**Work task:**
Please transcribe the entries below exactly and leave out every picture.

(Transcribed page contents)
------------------------------------------------------------

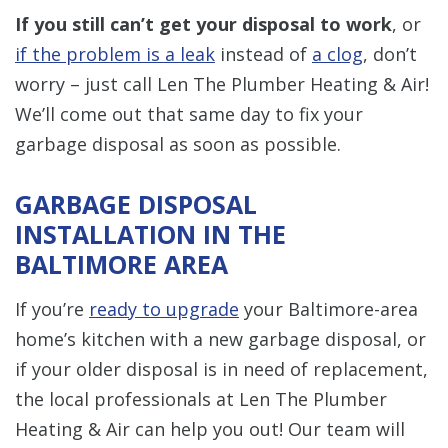
If you still can’t get your disposal to work
, or
if the problem is a leak
instead of
a clog
, don’t
worry – just call Len The Plumber Heating & Air!
We’ll come out that same day to fix your
garbage disposal as soon as possible.
GARBAGE DISPOSAL
INSTALLATION IN THE
BALTIMORE AREA
If you’re
ready to upgrade
your Baltimore-area
home’s kitchen with a new garbage disposal, or
if your older disposal is in need of replacement,
the local professionals at Len The Plumber
Heating & Air can help you out! Our team will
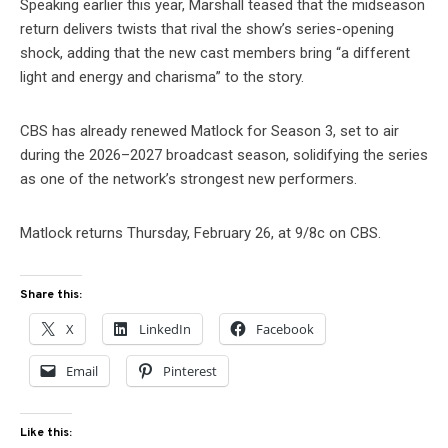
Speaking earlier this year, Marshall teased that the midseason
return delivers twists that rival the show’s series-opening
shock, adding that the new cast members bring “a different
light and energy and charisma” to the story.
CBS has already renewed Matlock for Season 3, set to air
during the 2026–2027 broadcast season, solidifying the series
as one of the network’s strongest new performers.
Matlock returns Thursday, February 26, at 9/8c on CBS.
Share this:
X
LinkedIn
Facebook
Email
Pinterest
Like this:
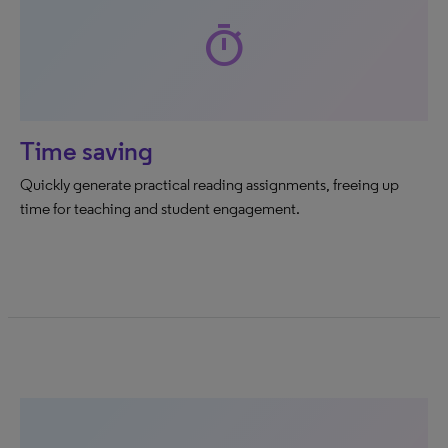
timer
Time saving
Quickly generate practical reading assignments, freeing up
time for teaching and student engagement.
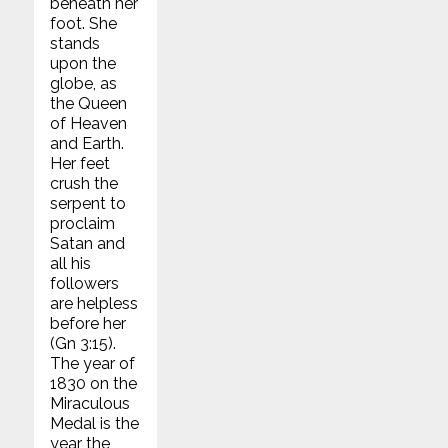
beneath her
foot. She
stands
upon the
globe, as
the Queen
of Heaven
and Earth.
Her feet
crush the
serpent to
proclaim
Satan and
all his
followers
are helpless
before her
(Gn 3:15).
The year of
1830 on the
Miraculous
Medal is the
year the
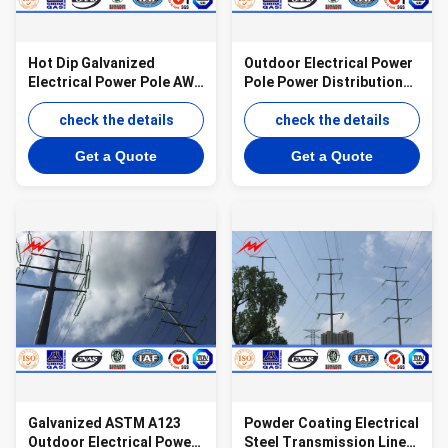
Hot Dip Galvanized
Outdoor Electrical Power
Electrical Power Pole AWS
Pole Power Distribution
D 1.1 69kv Transmission
Steel Transmission Line
Line Poles
check the details
Poles
check the details
Get a Quote
Get a Quote
Galvanized ASTM A123
Powder Coating Electrical
Outdoor Electrical Power
Steel Transmission Line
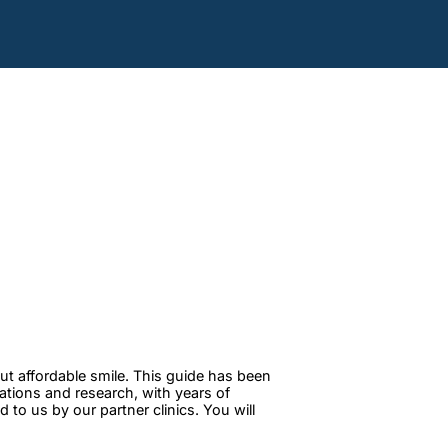
ut affordable smile. This guide has been
tations and research, with years of
to us by our partner clinics. You will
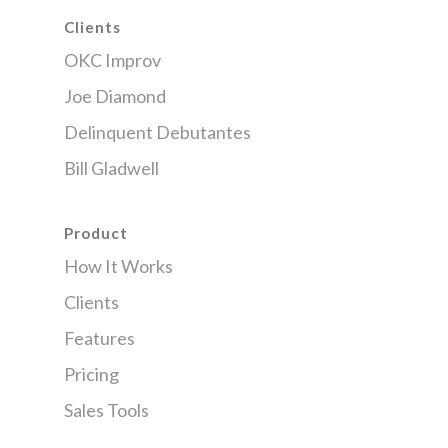
Clients
OKC Improv
Joe Diamond
Delinquent Debutantes
Bill Gladwell
Product
How It Works
Clients
Features
Pricing
Sales Tools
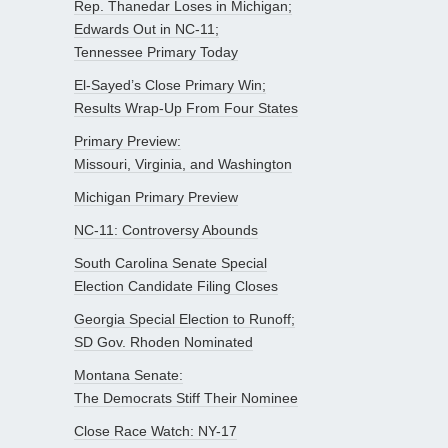
Rep. Thanedar Loses in Michigan;
Edwards Out in NC-11;
Tennessee Primary Today
El-Sayed’s Close Primary Win;
Results Wrap-Up From Four States
Primary Preview:
Missouri, Virginia, and Washington
Michigan Primary Preview
NC-11: Controversy Abounds
South Carolina Senate Special
Election Candidate Filing Closes
Georgia Special Election to Runoff;
SD Gov. Rhoden Nominated
Montana Senate:
The Democrats Stiff Their Nominee
Close Race Watch: NY-17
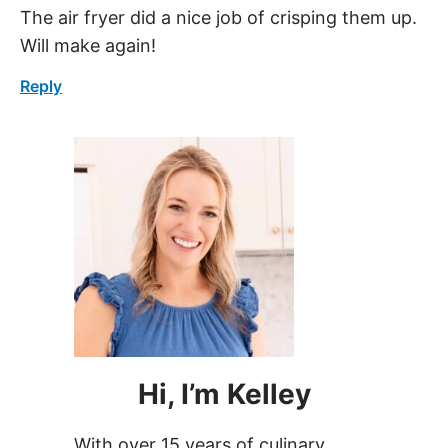
Will make again!
Reply
Hi, I’m Kelley
With over 15 years of culinary
experience, Kelley has worked in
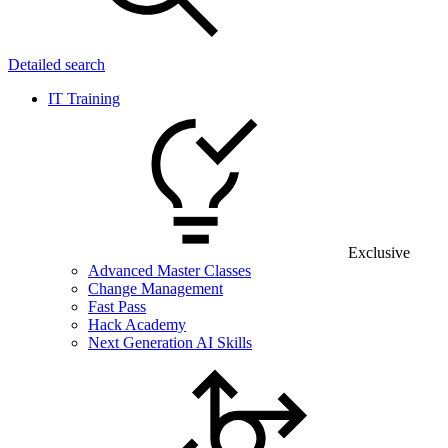
Detailed search
IT Training
Exclusive
Advanced Master Classes
Change Management
Fast Pass
Hack Academy
Next Generation AI Skills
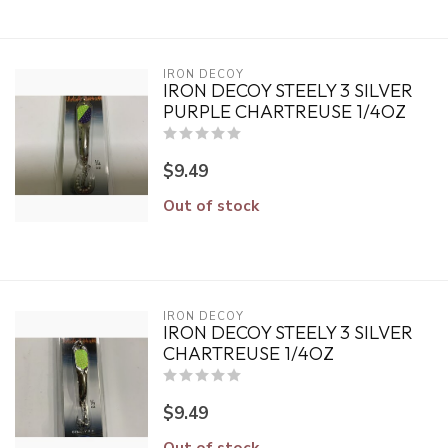
IRON DECOY
IRON DECOY STEELY 3 SILVER
PURPLE CHARTREUSE 1/4OZ
$9.49
Out of stock
IRON DECOY
IRON DECOY STEELY 3 SILVER
CHARTREUSE 1/4OZ
$9.49
Out of stock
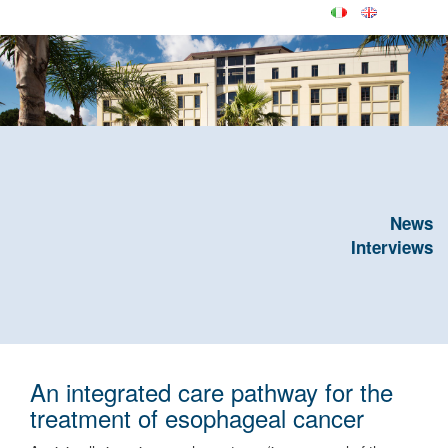
News
Interviews
An integrated care pathway for the
treatment of esophageal cancer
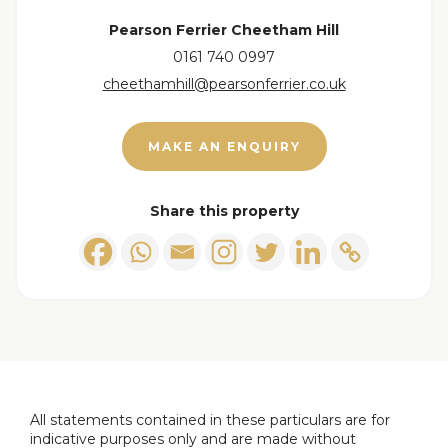
more information!
Pearson Ferrier Cheetham Hill
0161 740 0997
cheethamhill@pearsonferrier.co.uk
MAKE AN ENQUIRY
Share this property
All statements contained in these particulars are for
indicative purposes only and are made without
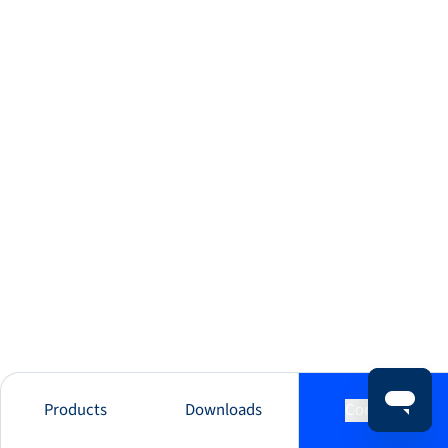
Products
Downloads
Contact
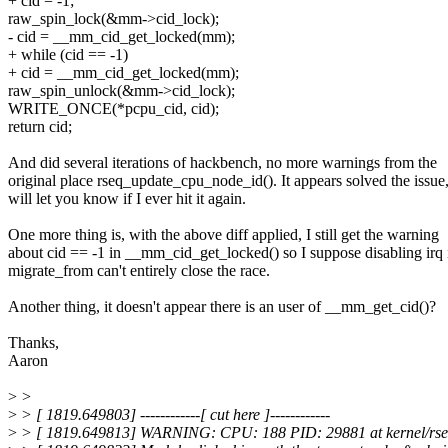
+ cid = -1;
raw_spin_lock(&mm->cid_lock);
- cid = __mm_cid_get_locked(mm);
+ while (cid == -1)
+ cid = __mm_cid_get_locked(mm);
raw_spin_unlock(&mm->cid_lock);
WRITE_ONCE(*pcpu_cid, cid);
return cid;
And did several iterations of hackbench, no more warnings from the
original place rseq_update_cpu_node_id(). It appears solved the issue
will let you know if I ever hit it again.
One more thing is, with the above diff applied, I still get the warning
about cid == -1 in __mm_cid_get_locked() so I suppose disabling irq 
migrate_from can't entirely close the race.
Another thing, it doesn't appear there is an user of __mm_get_cid()?
Thanks,
Aaron
>
>
>
> [ 1819.649803] ------------[ cut here ]------------
>
> [ 1819.649813] WARNING: CPU: 188 PID: 29881 at kernel/rse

------------------------------------------------------------

**Task solution:**
If you still can’t get your disposal to work
, or
if the problem is a leak
instead of
a clog
, don’t
worry – just call Len The Plumber Heating & Air!
We’ll come out that same day to fix your
garbage disposal as soon as possible.
GARBAGE DISPOSAL
INSTALLATION IN THE
BALTIMORE AREA
If you’re
ready to upgrade
your Baltimore-area
home’s kitchen with a new garbage disposal, or
if your older disposal is in need of replacement,
the local professionals at Len The Plumber
Heating & Air can help you out! Our team will
Speaking earlier this year, Marshall teased that the midseason
return delivers twists that rival the show’s series-opening
shock, adding that the new cast members bring “a different
light and energy and charisma” to the story.
CBS has already renewed Matlock for Season 3, set to air
during the 2026–2027 broadcast season, solidifying the series
as one of the network’s strongest new performers.
Matlock returns Thursday, February 26, at 9/8c on CBS.
Share this:
X
LinkedIn
Facebook
Email
Pinterest
Like this:
timer
Time saving
Quickly generate practical reading assignments, freeing up
time for teaching and student engagement.
beneath her
foot. She
stands
upon the
globe, as
the Queen
of Heaven
and Earth.
Her feet
crush the
serpent to
proclaim
Satan and
all his
followers
are helpless
before her
(Gn 3:15).
The year of
1830 on the
Miraculous
Medal is the
year the
Hot Dip Galvanized
Outdoor Electrical Power
Electrical Power Pole AWS
Pole Power Distribution
D 1.1 69kv Transmission
Steel Transmission Line
Line Poles
check the details
Poles
check the details
Get a Quote
Get a Quote
Galvanized ASTM A123
Powder Coating Electrical
Outdoor Electrical Power
Steel Transmission Line
ut affordable smile. This guide has been
tations and research, with years of
to us by our partner clinics. You will
Clients
OKC Improv
Joe Diamond
Delinquent Debutantes
Bill Gladwell
Product
How It Works
Clients
Features
Pricing
Sales Tools
Rep. Thanedar Loses in Michigan;
Edwards Out in NC-11;
Tennessee Primary Today
El-Sayed’s Close Primary Win;
Results Wrap-Up From Four States
Primary Preview:
Missouri, Virginia, and Washington
Michigan Primary Preview
NC-11: Controversy Abounds
South Carolina Senate Special
Election Candidate Filing Closes
Georgia Special Election to Runoff;
SD Gov. Rhoden Nominated
Montana Senate:
The Democrats Stiff Their Nominee
Close Race Watch: NY-17
Will make again!
Reply
Hi, I’m Kelley
With over 15 years of culinary
experience, Kelley has worked in
Detailed search
IT Training
Exclusive
Advanced Master Classes
Change Management
Fast Pass
Hack Academy
Next Generation AI Skills
IRON DECOY
IRON DECOY STEELY 3 SILVER
PURPLE CHARTREUSE 1/4OZ
$9.49
Out of stock
IRON DECOY
IRON DECOY STEELY 3 SILVER
CHARTREUSE 1/4OZ
$9.49
Out of stock
News
Interviews
An integrated care pathway for the
treatment of esophageal cancer
more information!
Pearson Ferrier Cheetham Hill
0161 740 0997
cheethamhill@pearsonferrier.co.uk
MAKE AN ENQUIRY
Share this property
All statements contained in these particulars are for
indicative purposes only and are made without
Products
Downloads
Contact
+ cid = -1;
raw_spin_lock(&mm->cid_lock);
- cid = __mm_cid_get_locked(mm);
+ while (cid == -1)
+ cid = __mm_cid_get_locked(mm);
raw_spin_unlock(&mm->cid_lock);
WRITE_ONCE(*pcpu_cid, cid);
return cid;
And did several iterations of hackbench, no more warnings from the
original place rseq_update_cpu_node_id(). It appears solved the issue
will let you know if I ever hit it again.
One more thing is, with the above diff applied, I still get the warning
about cid == -1 in __mm_cid_get_locked() so I suppose disabling irq 
migrate_from can't entirely close the race.
Another thing, it doesn't appear there is an user of __mm_get_cid()?
Thanks,
Aaron
>
>
>
> [ 1819.649803] ------------[ cut here ]------------
>
> [ 1819.649813] WARNING: CPU: 188 PID: 29881 at kernel/rse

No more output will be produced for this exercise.